Few-shot teaches inside a turn or thread with fresh pairs; Gems and custom GPTs persist that teaching as system instructions across sessions. In practice you stack them: stable global rules plus three fresh exemplars for this quarter's reqs. If you only few-shot without persistence, new hires reinvent tone weekly. If you only systemize without examples, abstract adjectives creep back. Document which layer owns legal must-nots so updates do not fall through cracks. When IT rotates API keys or vendors ship new defaults, regression-test both layers with the same five anonymized profiles so drift shows up before candidates do.
Can few-shot reduce hallucinations?
It can reduce style drift and missing sections, but it does not stop factual invention: the model can still invent employers or dates that were not in the profile you pasted. Keep verify-before-send habits from the hallucination entry, especially for multilingual titles and stealth startups. Use few-shot to show the shape of a truthful answer ("only facts from the resume bullet"), not to imply omniscience. Pair numeric claims with a human spot-check until metrics say otherwise. Teach coordinators that exemplars are guardrails on tone and structure, not proof that every new candidate sentence is true.
Which tools support few-shot well?
Any chat UI that tolerates long prompts, plus Claude and ChatGPT when you pin examples above the user task. API users can separate system, developer, and user blocks for cleaner budgets. Pick tooling based on audit logs and data residency, not only example slots. For a guided path, join a workshop or take Starting with AI: the foundations in recruiting so you build packs with anonymization habits baked in. Security reviews should include a sample thread that shows exactly which block holds examples so approvers understand what leaves your boundary on each call.
Should I anonymize real candidate examples?

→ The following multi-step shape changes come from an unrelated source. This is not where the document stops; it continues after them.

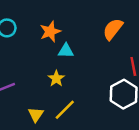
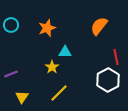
cyan triangle: (66, 51) -> (65, 52), moved
yellow triangle: (36, 115) -> (22, 97), moved

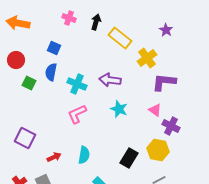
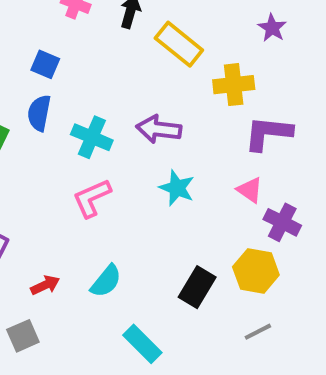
yellow cross: (147, 58) -> (234, 85), turned 30
cyan semicircle: (84, 155) -> (106, 281), turned 30

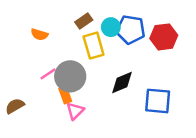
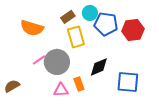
cyan circle: (111, 27) -> (90, 13), moved
orange semicircle: (39, 34) -> (32, 28), size x1.6
orange rectangle: (65, 95) -> (79, 84), moved
pink triangle: (75, 111) -> (61, 90), turned 42

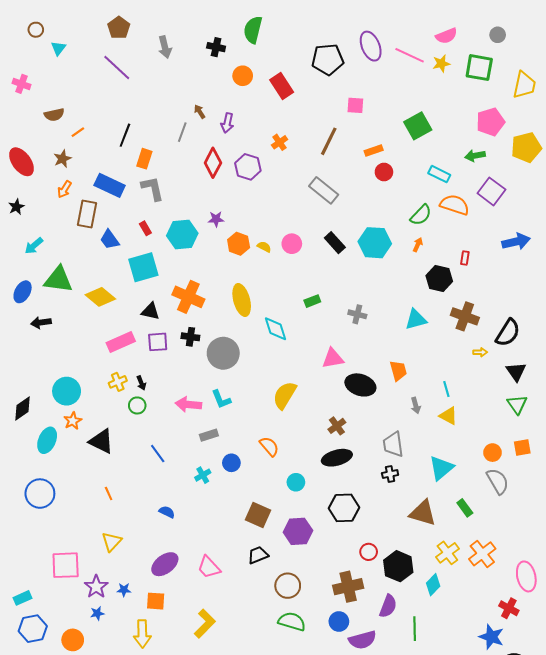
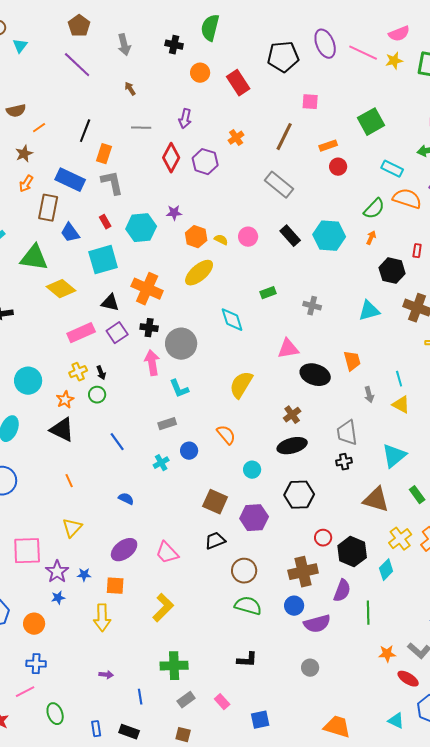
brown arrow: (200, 112) -> (130, 89), moved
gray line: (182, 132) -> (141, 128), turned 72
green triangle: (58, 280) -> (34, 258), moved
yellow ellipse: (242, 300) -> (199, 273), moved, turned 64
purple square: (158, 342) -> (117, 333), turned -30
pink arrow: (188, 404) -> (152, 363), moved, turned 75
orange star: (73, 421) -> (65, 400), moved

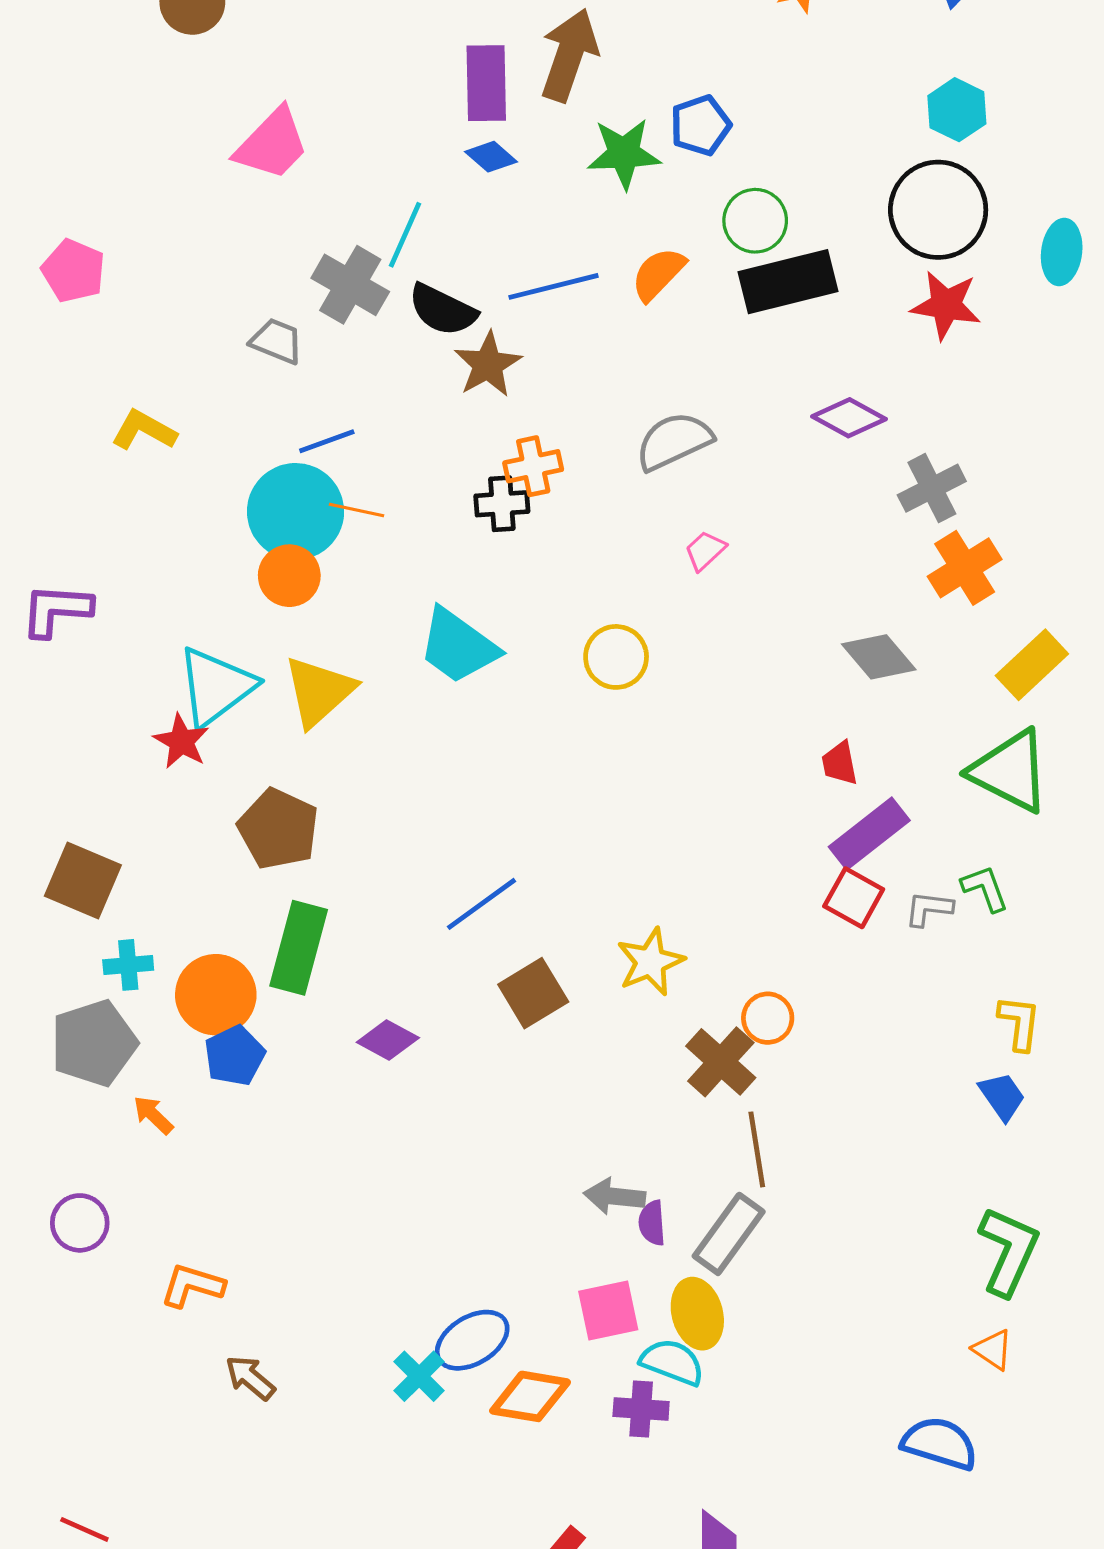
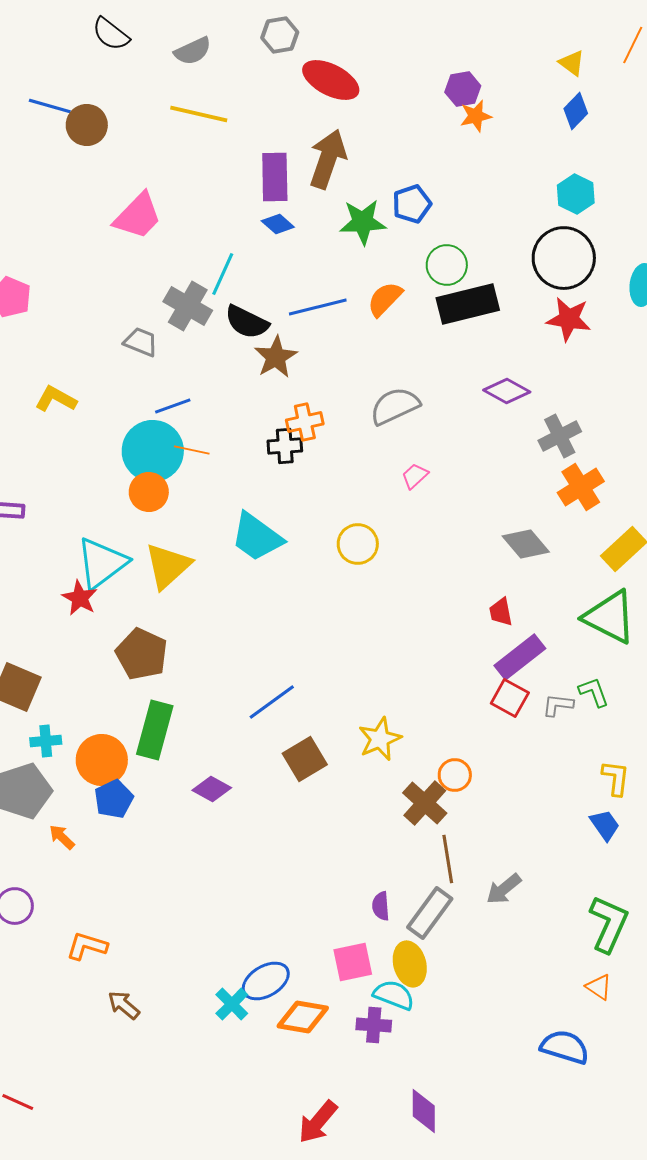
gray arrow: (614, 1196) -> (504, 889), moved, turned -45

Yes, always strip names, emails, employers, and identifiable projects before examples land in third-party models or shared repos. Treat few-shot packs like internal documentation with the same retention and access rules as your CRM. Rotating real snippets without redaction is how accidental PII becomes training folklore. If you need realism, synthesize plausible composites with hiring manager review instead of copy-pasting a finalist's mail. Log who approved each composite and when, so if a candidate ever asks how their story was used you can answer without guessing.